> Information supplied:
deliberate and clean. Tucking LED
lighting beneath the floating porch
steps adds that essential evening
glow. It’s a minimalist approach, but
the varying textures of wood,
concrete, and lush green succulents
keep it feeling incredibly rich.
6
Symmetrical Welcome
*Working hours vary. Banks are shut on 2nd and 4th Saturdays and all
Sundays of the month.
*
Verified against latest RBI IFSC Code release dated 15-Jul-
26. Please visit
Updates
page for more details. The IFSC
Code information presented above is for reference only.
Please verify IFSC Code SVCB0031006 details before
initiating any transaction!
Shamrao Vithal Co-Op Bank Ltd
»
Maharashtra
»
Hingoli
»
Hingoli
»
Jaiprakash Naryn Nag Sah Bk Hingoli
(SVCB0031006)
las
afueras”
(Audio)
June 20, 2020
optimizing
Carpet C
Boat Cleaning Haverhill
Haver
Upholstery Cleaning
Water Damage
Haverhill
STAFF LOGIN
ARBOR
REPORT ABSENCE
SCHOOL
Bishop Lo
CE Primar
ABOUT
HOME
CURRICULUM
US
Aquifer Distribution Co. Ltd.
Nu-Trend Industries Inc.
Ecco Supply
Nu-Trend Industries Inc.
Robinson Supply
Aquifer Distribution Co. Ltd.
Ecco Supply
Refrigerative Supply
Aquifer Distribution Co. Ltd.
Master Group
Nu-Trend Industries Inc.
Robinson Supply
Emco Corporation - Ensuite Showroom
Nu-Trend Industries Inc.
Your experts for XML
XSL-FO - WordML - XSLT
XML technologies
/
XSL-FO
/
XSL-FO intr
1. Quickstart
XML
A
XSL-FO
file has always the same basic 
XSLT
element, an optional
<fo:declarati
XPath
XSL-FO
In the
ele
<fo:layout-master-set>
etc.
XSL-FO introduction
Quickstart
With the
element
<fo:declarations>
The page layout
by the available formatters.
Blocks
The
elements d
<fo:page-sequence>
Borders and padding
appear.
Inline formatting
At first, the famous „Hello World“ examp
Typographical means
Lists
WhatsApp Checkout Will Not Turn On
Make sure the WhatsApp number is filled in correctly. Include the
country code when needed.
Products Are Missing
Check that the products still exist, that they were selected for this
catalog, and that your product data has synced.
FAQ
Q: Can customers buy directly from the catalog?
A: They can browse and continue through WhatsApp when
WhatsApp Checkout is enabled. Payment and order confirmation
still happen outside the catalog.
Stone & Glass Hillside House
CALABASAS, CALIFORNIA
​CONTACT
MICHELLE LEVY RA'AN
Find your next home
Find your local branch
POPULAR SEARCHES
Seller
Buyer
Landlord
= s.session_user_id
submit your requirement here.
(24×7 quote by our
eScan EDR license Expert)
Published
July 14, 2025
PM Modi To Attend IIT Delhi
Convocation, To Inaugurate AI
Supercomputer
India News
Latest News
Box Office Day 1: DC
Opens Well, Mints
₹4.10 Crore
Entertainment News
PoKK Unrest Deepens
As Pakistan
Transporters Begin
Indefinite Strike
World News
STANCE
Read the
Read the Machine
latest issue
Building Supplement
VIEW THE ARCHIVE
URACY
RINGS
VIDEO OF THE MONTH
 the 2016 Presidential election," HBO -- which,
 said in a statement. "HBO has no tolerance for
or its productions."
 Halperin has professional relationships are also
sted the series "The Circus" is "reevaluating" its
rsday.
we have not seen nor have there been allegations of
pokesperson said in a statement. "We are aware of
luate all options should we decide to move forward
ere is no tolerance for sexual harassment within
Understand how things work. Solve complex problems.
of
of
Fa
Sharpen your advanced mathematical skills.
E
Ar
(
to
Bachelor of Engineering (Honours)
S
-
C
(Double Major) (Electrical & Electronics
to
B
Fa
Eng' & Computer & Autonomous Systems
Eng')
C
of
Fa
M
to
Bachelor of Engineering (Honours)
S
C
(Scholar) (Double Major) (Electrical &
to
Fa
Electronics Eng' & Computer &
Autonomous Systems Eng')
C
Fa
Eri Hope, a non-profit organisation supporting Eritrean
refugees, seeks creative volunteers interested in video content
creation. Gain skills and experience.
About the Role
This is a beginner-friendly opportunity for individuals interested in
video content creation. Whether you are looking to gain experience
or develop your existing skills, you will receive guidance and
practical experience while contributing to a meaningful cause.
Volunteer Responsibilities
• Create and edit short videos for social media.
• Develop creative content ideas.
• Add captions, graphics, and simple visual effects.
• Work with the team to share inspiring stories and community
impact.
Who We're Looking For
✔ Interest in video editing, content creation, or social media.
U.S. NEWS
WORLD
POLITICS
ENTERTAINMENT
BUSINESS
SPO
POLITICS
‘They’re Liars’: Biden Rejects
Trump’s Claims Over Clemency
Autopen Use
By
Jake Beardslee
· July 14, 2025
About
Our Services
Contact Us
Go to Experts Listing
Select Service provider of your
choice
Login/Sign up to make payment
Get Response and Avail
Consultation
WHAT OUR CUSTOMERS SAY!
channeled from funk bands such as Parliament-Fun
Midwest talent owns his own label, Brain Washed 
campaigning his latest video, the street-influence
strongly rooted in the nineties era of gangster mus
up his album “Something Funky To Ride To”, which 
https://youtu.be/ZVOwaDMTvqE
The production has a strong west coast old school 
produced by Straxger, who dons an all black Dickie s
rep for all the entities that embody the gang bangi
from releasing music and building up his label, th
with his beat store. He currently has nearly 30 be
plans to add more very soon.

> Task item: Reproduce the material above in full, exactly.

> Task solution:
deliberate and clean. Tucking LED
lighting beneath the floating porch
steps adds that essential evening
glow. It’s a minimalist approach, but
the varying textures of wood,
concrete, and lush green succulents
keep it feeling incredibly rich.
6
Symmetrical Welcome
*Working hours vary. Banks are shut on 2nd and 4th Saturdays and all
Sundays of the month.
*
Verified against latest RBI IFSC Code release dated 15-Jul-
26. Please visit
Updates
page for more details. The IFSC
Code information presented above is for reference only.
Please verify IFSC Code SVCB0031006 details before
initiating any transaction!
Shamrao Vithal Co-Op Bank Ltd
»
Maharashtra
»
Hingoli
»
Hingoli
»
Jaiprakash Naryn Nag Sah Bk Hingoli
(SVCB0031006)
las
afueras”
(Audio)
June 20, 2020
optimizing
Carpet C
Boat Cleaning Haverhill
Haver
Upholstery Cleaning
Water Damage
Haverhill
STAFF LOGIN
ARBOR
REPORT ABSENCE
SCHOOL
Bishop Lo
CE Primar
ABOUT
HOME
CURRICULUM
US
Aquifer Distribution Co. Ltd.
Nu-Trend Industries Inc.
Ecco Supply
Nu-Trend Industries Inc.
Robinson Supply
Aquifer Distribution Co. Ltd.
Ecco Supply
Refrigerative Supply
Aquifer Distribution Co. Ltd.
Master Group
Nu-Trend Industries Inc.
Robinson Supply
Emco Corporation - Ensuite Showroom
Nu-Trend Industries Inc.
Your experts for XML
XSL-FO - WordML - XSLT
XML technologies
/
XSL-FO
/
XSL-FO intr
1. Quickstart
XML
A
XSL-FO
file has always the same basic 
XSLT
element, an optional
<fo:declarati
XPath
XSL-FO
In the
ele
<fo:layout-master-set>
etc.
XSL-FO introduction
Quickstart
With the
element
<fo:declarations>
The page layout
by the available formatters.
Blocks
The
elements d
<fo:page-sequence>
Borders and padding
appear.
Inline formatting
At first, the famous „Hello World“ examp
Typographical means
Lists
WhatsApp Checkout Will Not Turn On
Make sure the WhatsApp number is filled in correctly. Include the
country code when needed.
Products Are Missing
Check that the products still exist, that they were selected for this
catalog, and that your product data has synced.
FAQ
Q: Can customers buy directly from the catalog?
A: They can browse and continue through WhatsApp when
WhatsApp Checkout is enabled. Payment and order confirmation
still happen outside the catalog.
Stone & Glass Hillside House
CALABASAS, CALIFORNIA
​CONTACT
MICHELLE LEVY RA'AN
Find your next home
Find your local branch
POPULAR SEARCHES
Seller
Buyer
Landlord
= s.session_user_id
submit your requirement here.
(24×7 quote by our
eScan EDR license Expert)
Published
July 14, 2025
PM Modi To Attend IIT Delhi
Convocation, To Inaugurate AI
Supercomputer
India News
Latest News
Box Office Day 1: DC
Opens Well, Mints
₹4.10 Crore
Entertainment News
PoKK Unrest Deepens
As Pakistan
Transporters Begin
Indefinite Strike
World News
STANCE
Read the
Read the Machine
latest issue
Building Supplement
VIEW THE ARCHIVE
URACY
RINGS
VIDEO OF THE MONTH
 the 2016 Presidential election," HBO -- which,
 said in a statement. "HBO has no tolerance for
or its productions."
 Halperin has professional relationships are also
sted the series "The Circus" is "reevaluating" its
rsday.
we have not seen nor have there been allegations of
pokesperson said in a statement. "We are aware of
luate all options should we decide to move forward
ere is no tolerance for sexual harassment within
Understand how things work. Solve complex problems.
of
of
Fa
Sharpen your advanced mathematical skills.
E
Ar
(
to
Bachelor of Engineering (Honours)
S
-
C
(Double Major) (Electrical & Electronics
to
B
Fa
Eng' & Computer & Autonomous Systems
Eng')
C
of
Fa
M
to
Bachelor of Engineering (Honours)
S
C
(Scholar) (Double Major) (Electrical &
to
Fa
Electronics Eng' & Computer &
Autonomous Systems Eng')
C
Fa
Eri Hope, a non-profit organisation supporting Eritrean
refugees, seeks creative volunteers interested in video content
creation. Gain skills and experience.
About the Role
This is a beginner-friendly opportunity for individuals interested in
video content creation. Whether you are looking to gain experience
or develop your existing skills, you will receive guidance and
practical experience while contributing to a meaningful cause.
Volunteer Responsibilities
• Create and edit short videos for social media.
• Develop creative content ideas.
• Add captions, graphics, and simple visual effects.
• Work with the team to share inspiring stories and community
impact.
Who We're Looking For
✔ Interest in video editing, content creation, or social media.
U.S. NEWS
WORLD
POLITICS
ENTERTAINMENT
BUSINESS
SPO
POLITICS
‘They’re Liars’: Biden Rejects
Trump’s Claims Over Clemency
Autopen Use
By
Jake Beardslee
· July 14, 2025
About
Our Services
Contact Us
Go to Experts Listing
Select Service provider of your
choice
Login/Sign up to make payment
Get Response and Avail
Consultation
WHAT OUR CUSTOMERS SAY!
channeled from funk bands such as Parliament-Fun
Midwest talent owns his own label, Brain Washed 
campaigning his latest video, the street-influence
strongly rooted in the nineties era of gangster mus
up his album “Something Funky To Ride To”, which 
https://youtu.be/ZVOwaDMTvqE
The production has a strong west coast old school 
produced by Straxger, who dons an all black Dickie s
rep for all the entities that embody the gang bangi
from releasing music and building up his label, th
with his beat store. He currently has nearly 30 be
plans to add more very soon.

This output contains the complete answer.